Si è svolta martedì nella Città di Cava de’ Tirreni la cerimonia di intitolazione della Villetta comunale di San Pietro a Michele Avella, Assistente della Polizia di Stato morto in un incidente stradale mentre si recava in servizio al Commissariato di P.S. della città metelliana.
Erano presenti alla cerimonia, oltre al Questore Giancarlo Conticchio e ai famigliari del poliziotto, il Prefetto di Salerno Francesco Esposito, il Sindaco di Cava de’Tirreni Vincenzo Servalli, il Vicario della Diocesi di Amalfi – Cava de’Tirreni don Beniamino D’Arco, i rappresentanti dell’autorità giudiziaria, nonché le massime autorità civili, militari e religiose della provincia.

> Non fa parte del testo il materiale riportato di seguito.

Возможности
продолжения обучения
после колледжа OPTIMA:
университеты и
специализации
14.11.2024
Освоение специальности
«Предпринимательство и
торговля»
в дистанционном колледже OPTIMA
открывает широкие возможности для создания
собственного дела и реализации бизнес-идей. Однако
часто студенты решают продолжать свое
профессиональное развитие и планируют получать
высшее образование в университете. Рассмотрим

Michele Avella era nato il 13 febbraio 1986 a Cava de’ Tirreni, figlio di Aniello e di Maria Angela Perrotti. Si arruolò in Polizia il 30 dicembre 2011, dopo aver prestato servizio nell’Esercito per circa sei anni. Dopo aver frequentato il corso di formazione alla Scuola per Allievi Agenti di Alessandria venne assegnato alla Sottosezione Polizia Stradale di Pian del Voglio – San Benedetto Val di Sambro (BO). Trasferito nel 2014 al Reparto Mobile di Bologna, si distinse per impegno e dedizione, ottenendo anche un attestato di “LODE” per i meritevoli servizi prestati. L’11 febbraio 2022, mentre si recava al Commissariato di Cava de’Tirreni, dove era stato temporaneamente aggregato, rimase coinvolto in un incidente stradale in seguito al quale perse la vita, lasciando la giovane moglie e una bambina piccola.

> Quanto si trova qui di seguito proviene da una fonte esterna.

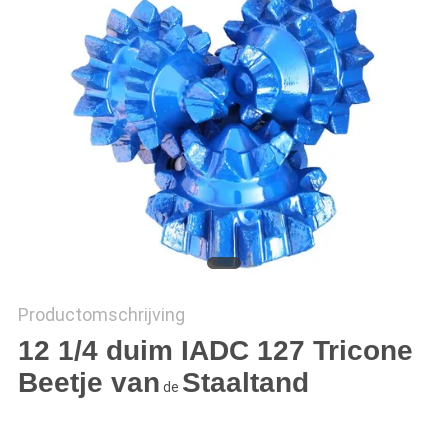
Productomschrijving
12 1/4 duim IADC 127
Tricone
Beetje van
Staaltand
de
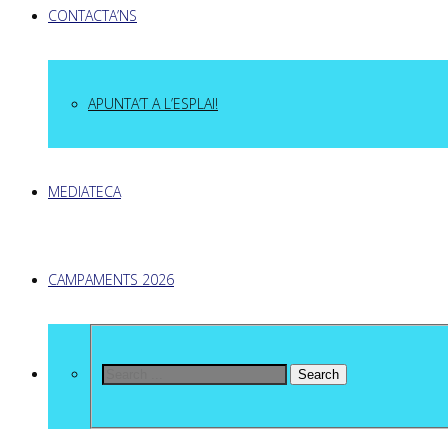
CONTACTA’NS
APUNTA’T A L’ESPLAI!
MEDIATECA
CAMPAMENTS 2026
Search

Fu nominato, per scrutinio, Assistente della Polizia di Stato.
Il Questore Conticchio, nel suo intervento, ha ricordato la figura di Avella, che nel corso della sua breve esistenza ha dato alta testimonianza di valore morale, amato e stimato da tutti per il profondo senso del dovere, per il suo altruismo e per la difesa dei più deboli. Nella sua città natale, grazie alla sensibilità del Sindaco e dell’Associazione Nazionale della Polizia di Stato, gli è stato reso il dovuto omaggio a testimonianza del servizio a difesa dei valori umani e per aver agito con sensibilità, giustizia e rettitudine.

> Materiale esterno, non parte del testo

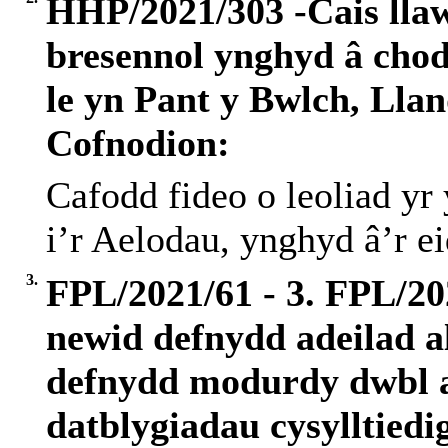
HHP/2021/303 -Cais llaw
bresennol ynghyd â chod
le yn Pant y Bwlch, Lla
Cofnodion:
Cafodd fideo o leoliad yr 
i’r Aelodau, ynghyd â’r ei
3.
FPL/2021/61 - 3. FPL/202
newid defnydd adeilad al
defnydd modurdy dwbl a
datblygiadau cysylltiedi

Anche il Capo della Polizia, Prefetto Vittorio Pisani, ha voluto testimoniare la sua vicinanza all’iniziativa facendo pervenire una lettera nella quale ha ricordato come “le storie di coloro che hanno scelto di indossare la nostra divisa a costo del rischio e dei sacrifici, sono per noi fonte di ispirazione e concreto esempio per affrontare ogni giorno il servizio con coraggio, impegno e dedizione”.